• Structured page parsing data:
- - -

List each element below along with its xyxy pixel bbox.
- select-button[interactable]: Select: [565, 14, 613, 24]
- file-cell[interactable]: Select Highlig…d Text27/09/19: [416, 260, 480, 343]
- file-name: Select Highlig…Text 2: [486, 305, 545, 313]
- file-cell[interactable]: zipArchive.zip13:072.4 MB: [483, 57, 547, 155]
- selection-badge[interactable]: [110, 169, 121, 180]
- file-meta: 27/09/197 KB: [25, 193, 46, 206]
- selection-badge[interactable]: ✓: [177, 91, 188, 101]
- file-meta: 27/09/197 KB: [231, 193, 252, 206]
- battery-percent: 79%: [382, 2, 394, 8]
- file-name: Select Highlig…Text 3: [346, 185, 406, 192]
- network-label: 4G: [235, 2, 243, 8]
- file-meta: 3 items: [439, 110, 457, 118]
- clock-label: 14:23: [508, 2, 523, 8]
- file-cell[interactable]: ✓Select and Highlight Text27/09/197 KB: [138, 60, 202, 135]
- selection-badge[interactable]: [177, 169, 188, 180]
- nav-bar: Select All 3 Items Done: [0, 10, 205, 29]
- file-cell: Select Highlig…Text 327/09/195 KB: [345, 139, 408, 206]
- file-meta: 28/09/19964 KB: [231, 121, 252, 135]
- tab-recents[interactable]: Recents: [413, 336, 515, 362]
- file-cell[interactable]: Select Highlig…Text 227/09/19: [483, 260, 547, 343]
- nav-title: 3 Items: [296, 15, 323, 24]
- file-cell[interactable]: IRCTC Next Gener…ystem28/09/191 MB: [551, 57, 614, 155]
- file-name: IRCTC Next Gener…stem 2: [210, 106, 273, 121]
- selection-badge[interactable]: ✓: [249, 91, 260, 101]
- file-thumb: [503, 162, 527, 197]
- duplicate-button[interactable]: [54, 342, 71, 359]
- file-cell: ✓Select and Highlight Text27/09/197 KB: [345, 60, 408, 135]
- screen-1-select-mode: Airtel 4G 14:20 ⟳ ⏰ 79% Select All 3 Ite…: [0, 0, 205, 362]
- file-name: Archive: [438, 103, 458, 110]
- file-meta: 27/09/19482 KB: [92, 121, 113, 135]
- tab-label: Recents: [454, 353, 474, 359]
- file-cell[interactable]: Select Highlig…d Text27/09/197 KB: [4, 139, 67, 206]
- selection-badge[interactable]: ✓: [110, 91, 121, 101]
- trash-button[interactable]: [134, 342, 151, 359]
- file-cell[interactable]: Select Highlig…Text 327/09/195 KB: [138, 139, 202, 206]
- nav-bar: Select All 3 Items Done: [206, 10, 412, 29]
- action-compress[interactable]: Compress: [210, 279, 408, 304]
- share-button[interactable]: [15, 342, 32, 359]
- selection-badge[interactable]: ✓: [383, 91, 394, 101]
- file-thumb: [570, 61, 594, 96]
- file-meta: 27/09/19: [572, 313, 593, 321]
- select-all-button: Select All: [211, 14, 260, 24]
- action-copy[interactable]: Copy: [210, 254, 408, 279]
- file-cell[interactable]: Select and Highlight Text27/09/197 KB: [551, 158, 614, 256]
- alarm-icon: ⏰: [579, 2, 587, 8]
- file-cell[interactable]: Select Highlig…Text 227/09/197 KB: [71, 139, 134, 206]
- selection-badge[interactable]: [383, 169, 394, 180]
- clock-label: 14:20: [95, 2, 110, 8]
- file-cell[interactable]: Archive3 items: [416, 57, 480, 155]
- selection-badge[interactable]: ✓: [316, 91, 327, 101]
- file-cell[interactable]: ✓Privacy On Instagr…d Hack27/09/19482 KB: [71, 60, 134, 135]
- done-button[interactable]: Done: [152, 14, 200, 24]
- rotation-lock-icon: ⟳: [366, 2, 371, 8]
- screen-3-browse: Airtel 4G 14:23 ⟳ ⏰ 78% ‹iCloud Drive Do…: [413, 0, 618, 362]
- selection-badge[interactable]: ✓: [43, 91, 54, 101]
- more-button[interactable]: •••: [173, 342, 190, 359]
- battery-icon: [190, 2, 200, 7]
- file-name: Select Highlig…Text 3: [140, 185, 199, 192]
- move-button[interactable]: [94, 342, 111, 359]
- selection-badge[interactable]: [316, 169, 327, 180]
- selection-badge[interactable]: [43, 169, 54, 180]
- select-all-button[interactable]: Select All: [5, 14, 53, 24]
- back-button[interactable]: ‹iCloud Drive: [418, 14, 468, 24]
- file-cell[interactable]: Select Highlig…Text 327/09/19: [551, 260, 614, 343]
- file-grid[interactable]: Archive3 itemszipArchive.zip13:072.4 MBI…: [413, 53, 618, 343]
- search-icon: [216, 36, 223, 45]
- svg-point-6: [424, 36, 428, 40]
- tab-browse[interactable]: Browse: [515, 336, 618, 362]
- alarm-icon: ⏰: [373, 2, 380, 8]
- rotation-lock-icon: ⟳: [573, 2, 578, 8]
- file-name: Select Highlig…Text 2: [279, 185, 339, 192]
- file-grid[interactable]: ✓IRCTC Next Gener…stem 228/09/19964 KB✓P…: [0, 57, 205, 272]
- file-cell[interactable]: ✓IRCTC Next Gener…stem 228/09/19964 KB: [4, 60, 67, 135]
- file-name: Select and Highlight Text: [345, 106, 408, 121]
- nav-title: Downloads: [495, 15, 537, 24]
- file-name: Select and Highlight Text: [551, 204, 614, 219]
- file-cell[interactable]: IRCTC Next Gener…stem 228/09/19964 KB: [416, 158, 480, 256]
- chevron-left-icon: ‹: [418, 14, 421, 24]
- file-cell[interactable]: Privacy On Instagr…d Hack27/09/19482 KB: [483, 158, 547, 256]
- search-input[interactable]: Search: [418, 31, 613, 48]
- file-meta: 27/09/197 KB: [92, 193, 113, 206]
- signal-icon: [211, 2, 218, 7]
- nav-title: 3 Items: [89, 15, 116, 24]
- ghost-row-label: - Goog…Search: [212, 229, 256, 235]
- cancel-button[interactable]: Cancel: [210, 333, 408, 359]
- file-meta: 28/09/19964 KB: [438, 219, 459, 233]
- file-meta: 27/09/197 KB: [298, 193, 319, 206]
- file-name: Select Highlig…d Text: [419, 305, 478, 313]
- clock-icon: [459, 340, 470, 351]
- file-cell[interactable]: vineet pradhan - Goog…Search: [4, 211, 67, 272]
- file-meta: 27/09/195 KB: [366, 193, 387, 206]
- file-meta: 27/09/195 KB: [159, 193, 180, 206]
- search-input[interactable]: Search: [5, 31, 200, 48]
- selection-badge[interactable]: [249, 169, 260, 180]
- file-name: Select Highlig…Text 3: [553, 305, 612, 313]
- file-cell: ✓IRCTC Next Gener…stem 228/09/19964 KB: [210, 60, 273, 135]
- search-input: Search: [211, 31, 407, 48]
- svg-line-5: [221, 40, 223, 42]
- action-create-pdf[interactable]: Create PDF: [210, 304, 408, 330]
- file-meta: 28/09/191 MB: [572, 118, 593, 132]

- - -

• Problem description:
The word to find is "screen". Copy every line of the records that holds it.

• Response area:
- screen-1-select-mode: Airtel 4G 14:20 ⟳ ⏰ 79% Select All 3 Ite…: [0, 0, 205, 362]
- screen-3-browse: Airtel 4G 14:23 ⟳ ⏰ 78% ‹iCloud Drive Do…: [413, 0, 618, 362]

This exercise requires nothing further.